Data Engineer

India - Hyderabad

Full Time Mid-level / Intermediate USD 49K - 91K *

Amgen

Amgen is committed to unlocking the potential of biology for patients suffering from serious illnesses by discovering, developing, manufacturing and delivering innovative human therapeutics.

View all jobs at Amgen

Apply now Apply later

Posted 1 month ago

Career Category

Information Systems

Job Description

Join Amgen’s Mission of Serving Patients

At Amgen, if you feel like you’re part of something bigger, it’s because you are. Our shared mission—to serve patients living with serious illnesses—drives all that we do.

Since 1980, we’ve helped pioneer the world of biotech in our fight against the world’s toughest diseases. With our focus on four therapeutic areas –Oncology, Inflammation, General Medicine, and Rare Disease– we reach millions of patients each year. As a member of the Amgen team, you’ll help make a lasting impact on the lives of patients as we research, manufacture, and deliver innovative medicines to help people live longer, fuller happier lives.

Our award-winning culture is collaborative, innovative, and science based. If you have a passion for challenges and the opportunities that lay within them, you’ll thrive as part of the Amgen team. Join us and transform the lives of patients while transforming your career.

What you will do

Let’s do this. Let’s change the world. In this vital role you will serve a critical function within Organizational, Planning, Analytics & Insights with a goal of enterprise-wide, long-term workforce transformation by connecting people, financial, procurement & capability data to enable business insights & decisions. The Data Engineer will collaborate with the Tech and Data lead for OPA&I and will be responsible for building and maintaining data engineer solutions based on OPA&I requirements.

Roles & Responsibilities:

Data Integration and Management: Develop and maintain robust data pipelines to integrate data from various sources, including HR, Finance, Procurement, and Activities. Ensure seamless data flow and synchronization between systems and databases. Implement strategies and tools to efficiently run and process unstructured data. Develop methods to extract important insights from unstructured data sources. Establish and implement data validation procedures to ensure data accuracy and consistency. Develop and maintain data standards and ensure data integrity across all systems. Develop and maintain a single source of truth for organizational data.

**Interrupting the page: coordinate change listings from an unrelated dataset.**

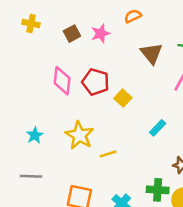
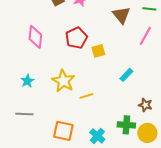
pink diamond: (62, 81) -> (35, 37), moved
red pentagon: (96, 82) -> (76, 38), turned 30
yellow square: (123, 98) -> (98, 51), turned 32

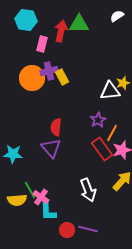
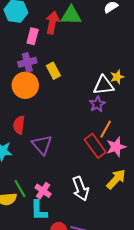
purple cross: (49, 71) -> (27, 62), moved
orange circle: (32, 78) -> (25, 85), moved
purple star: (98, 120) -> (97, 104), moved
red semicircle: (56, 127) -> (19, 125), moved
pink cross: (41, 197) -> (43, 191), moved

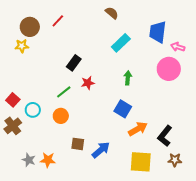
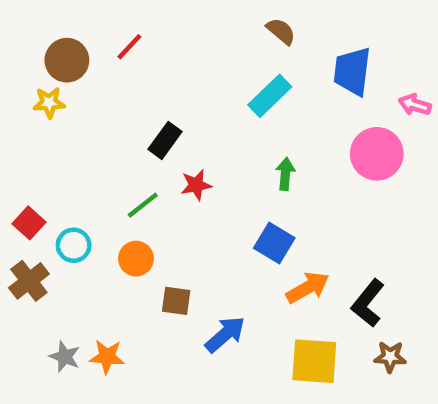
brown semicircle: (112, 13) -> (281, 31), moved
pink arrow: (178, 47) -> (415, 105), moved
brown square: (78, 144) -> (176, 301), moved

Ensure data requirements for applications, data scientists, and multi-functional use cases are met, and ensure dedication and reliability of the system. Maintain, patch, and upgrade data pipeline solutions to maintain security and regulatory compliance, performance standards, and platform best practices.
Automation development: Design and implement automation solutions for data processes, including one-click base-lining and case generation. Continuously seek opportunities to improve efficiency through automation. Lead the development and implementation of automation solutions for data processes. Ensure automation initiatives enhance efficiency and support strategic business goals.
Process and Data Improvement: Identify and implement improvements in data processes and workflows. Collaborate with other teams to enhance data quality and operational efficiency. Design, code, test, and review data pipelines to standards and best practices for data solutions.

What we expect of you

Basic Qualifications:

Master’s degree in computer science or engineering field and 1 to 3 years of relevant experience OR
Bachelor’s degree in computer science or engineering field and 3 to 5 years of relevant experience OR
Diploma and Minimum of 8+ years of relevant work experience

Must-Have Skills:

Experience with Databricks (or Snowflake), including cluster setup, execution, and tuning
Experience building ETL or ELT pipelines; Hands-on experience with SQL/NoSQL
Experience with one or more programming languages, Python, R, SAS, Scala, or Java.
Experience with common data processing libraries: Pandas, PySpark, SQLAlchemy.
Experience with software engineering best-practices, including but not limited to version control, infrastructure-as-code, CI/CD, and automated testing
Experience with data lake, data fabric and data mesh concepts
Experience with data modeling, performance tuning, and experience on relational and graph databases

Good-to-Have Skills:

Experience operationalizing and handling production data systems: Airflow, Linux, Monte Carlo, Kafka.
Experience with AWS services: EC2, S3, EMR, RDS, Redshift/Spectrum, Lambda, Glue, Athena, API gateway, and design patterns (Containers, Serverless, Kubernetes, Docker, etc.)
Experince with DevOps tools (Ansible/ Gitlab CI/CD / GitHub / Docker /Jenkins)
Experience working in Agile-based teams

Soft Skills:

Excellent analytical and solving skills
Strong verbal and written communication skills
Ability to work effectively with global, virtual teams
High degree of initiative and self-motivation
Ability to handle multiple priorities successfully
Team-oriented, with a focus on achieving team goals
Strong presentation and public speaking skills

EQUAL OPPORTUNITY STATEMENT

Amgen is an Equal Opportunity employer and will consider you without regard to your race, color, religion, sex, sexual orientation, gender identity, national origin, protected veteran status, or disability status.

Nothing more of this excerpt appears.